SUPPLIED INFORMATION START
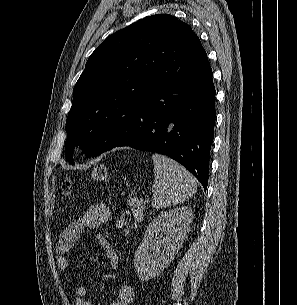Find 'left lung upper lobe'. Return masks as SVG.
<instances>
[{
  "instance_id": "obj_1",
  "label": "left lung upper lobe",
  "mask_w": 297,
  "mask_h": 305,
  "mask_svg": "<svg viewBox=\"0 0 297 305\" xmlns=\"http://www.w3.org/2000/svg\"><path fill=\"white\" fill-rule=\"evenodd\" d=\"M209 65L191 27L166 14L145 17L112 34L90 55L73 90L65 154H100L140 103L166 81Z\"/></svg>"
}]
</instances>
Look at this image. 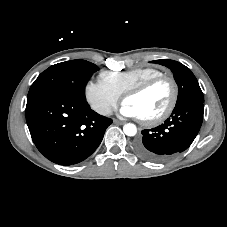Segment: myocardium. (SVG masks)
I'll return each mask as SVG.
<instances>
[{"label": "myocardium", "mask_w": 227, "mask_h": 227, "mask_svg": "<svg viewBox=\"0 0 227 227\" xmlns=\"http://www.w3.org/2000/svg\"><path fill=\"white\" fill-rule=\"evenodd\" d=\"M164 80H166L170 83L171 89H172V95H171L169 104L157 116H154L152 118H147V119L140 118V121L145 125L152 126V125L159 124V123L165 121L174 111V109L177 105L178 96H179V88H178V84H177L175 78L170 75H167V74H161V75H158V76L145 80L144 82L130 88L123 94V101H125L126 98L131 97V96L140 95V94L146 92L147 90H149L155 84H157L161 81H164Z\"/></svg>", "instance_id": "obj_1"}]
</instances>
SUPPLIED INFORMATION END
Check each line above for the word "rule" and copy every line that has it.

- EXPECTED ANSWER
  "mask_svg": "<svg viewBox=\"0 0 297 305\" xmlns=\"http://www.w3.org/2000/svg\"><path fill=\"white\" fill-rule=\"evenodd\" d=\"M209 65L191 27L166 14L145 17L112 34L90 55L73 90L65 154H100L140 103L166 81Z\"/></svg>"
[{"label": "myocardium", "mask_w": 227, "mask_h": 227, "mask_svg": "<svg viewBox=\"0 0 227 227\" xmlns=\"http://www.w3.org/2000/svg\"><path fill=\"white\" fill-rule=\"evenodd\" d=\"M164 80H166L170 83L171 89H172V95H171L169 104L157 116H154L152 118H147V119L140 118V121L145 125L152 126V125L159 124V123L165 121L174 111V109L177 105L178 96H179V88H178V84H177L175 78L170 75H167V74H161V75H158V76L145 80L144 82L130 88L123 94V101H125L126 98L131 97V96L140 95V94L146 92L147 90H149L155 84H157L161 81H164Z\"/></svg>", "instance_id": "obj_1"}]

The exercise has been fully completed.